The Oak Room (2020)

A bar – it could be any bar, albeit it seems to be in a particularly bleak, remote place. It’s snowing outside. A beer bottle, not quite drained, occupies the foreground; unseen but audible, it seems a violent attack is taking place in the background. This first few minutes of coverage sums up a great deal about The Oak Room by showcasing its selected setting, its promise of violence and its resistance to neat, wrapped-up endings: it’s significant that this beer isn’t completely finished but we can still fill in the blanks as to what may be happening here, because we are hardwired to fill in those blanks.

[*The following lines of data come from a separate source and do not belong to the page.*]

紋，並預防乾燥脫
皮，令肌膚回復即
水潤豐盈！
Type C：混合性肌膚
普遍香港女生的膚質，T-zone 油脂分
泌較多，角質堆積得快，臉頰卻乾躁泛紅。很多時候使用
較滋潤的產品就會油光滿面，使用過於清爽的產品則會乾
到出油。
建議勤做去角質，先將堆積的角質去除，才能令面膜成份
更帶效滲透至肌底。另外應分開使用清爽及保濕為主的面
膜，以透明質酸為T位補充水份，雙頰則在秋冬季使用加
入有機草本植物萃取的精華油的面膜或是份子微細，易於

We remain in a bar – the same bar? A different bar? You have to wait to find out, but it’s closing time, and bartender Paul (Peter Outerbridge) is just about ready to lock up for the night when a figure appears, out of the snow, and won’t take no for an answer when he’s told to go. Turns out it’s a local guy, Steve (Breaking Bad’s RJ Mitte) – well, he was local, but he moved away to college and never came back, not even for his father’s funeral. Paul, a lifelong friend of his dad, makes it quite clear that however unwelcome he was to begin with, it’s now doubly so. To compound this, it seems that Steve owes a lot of people, and as he’s here, he needs to clear the debt. Instead of simply paying up, Steve makes an offer: how about he tells a story? It takes place in a different town and a different bar, called The Oak Room, but he assures Paul that he’ll want to hear it. And so we begin: narrative frames narrative frames narrative, with humour, pathos and violence as common threads which hold these stories together.

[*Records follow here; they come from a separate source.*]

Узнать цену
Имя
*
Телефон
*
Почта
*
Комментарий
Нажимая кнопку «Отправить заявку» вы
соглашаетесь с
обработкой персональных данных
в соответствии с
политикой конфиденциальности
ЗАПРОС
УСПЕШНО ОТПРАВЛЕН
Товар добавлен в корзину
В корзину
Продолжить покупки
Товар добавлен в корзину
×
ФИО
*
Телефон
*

Handling its selected structure very well and taking no easy linear routes, The Oak Room is, in its own way, an ode to the power of storytelling. Not only does Steve join the ranks of hundreds of literary figures who tried to tell a good tale as a means of getting out of a tough situation, but the film offers up something of a debate about stories themselves; I guess you could call that ‘meta’, if you liked, but in the film characters squabble about the rights and wrongs of how to tell a good yarn, what to emphasise, what to omit, how to get through the beginning, middle and end, and so on. It’s nice, too, that bars and barkeepers figure so highly. At the time of writing, bar-hopping as we know it feels like a distant memory: there’s a particular kind of storytelling in that environment – in which basic truths figure, but not as a priority – which deserves this kind of engaging, knowing tribute. As to what the stories reveal, it has an interesting effect; by drawing away from the first two characters we meet, it adds layer upon layer of circumstances which may, or may not be relevant to that initial situation. But because the stories are told so well, and mesh together so well, it winds up being a particularly rich way of developing the film’s plot – one which is closely geared towards people’s natural tendency to follow stories, and remember them. The film is based on a play and it does retain that feeling of an intimate stage setting, one which depends on guiding the audience.

I would say that the initial acting between the two leads took a little time to get used to; Paul seems rather overblown compared to Steve at first, drifting close to an 80s ‘action guy’ vibe with the sardonic, humorous dialogue to match. But either this was dialled back a little as the film progressed, or I stopped noticing it so much. In any case, it is entertaining, and the other characters who come along seem to reflect that same mismatch in turn, so it feels balanced. And the film feels variously like a game of cat and mouse and then a battle of wills, whoever is on screen: it’s no mean feat to hold the interest so well, given there are never more than two people on screen at one time (with a couple of minutes’ exception). The script jogs along, doing what it does economically enough but making you suspect each character’s motives in turn and the cast is excellent, though you could argue that RJ Mitte and Ari Millen are particularly good – and well-matched, too, despite the fact that they actually (spoiler) share no screen time. I’ve only recently become acquainted with Millen via his star turn in Vicious Fun and I have to say – he’s a force of nature, and definitely an actor to watch. Likewise, director Cody Calahan, also of Vicious Fun: to make and release two films of this calibre inside a year is quite a feat.

Woven into these unfolding tales are some big-hitting topics, as we touch upon generational conflict; past vs present; poverty; the repercussions of cruelty and human failure. I found the whole thing incredibly engrossing and appealing. Something else to note, and again, apologies for the minor spoiler: there are no women in this film. And that’s fine! Not every story, not every conversation has to contain women. The Oak Room does more than enough in grappling with bigger concerns which transcend this as an issue. This is a careful, cleverly-done film which balances the humane with the inhumane: it’s impressive and as charming as it is unsettling.

The Oak Room will available on digital download from 26th April.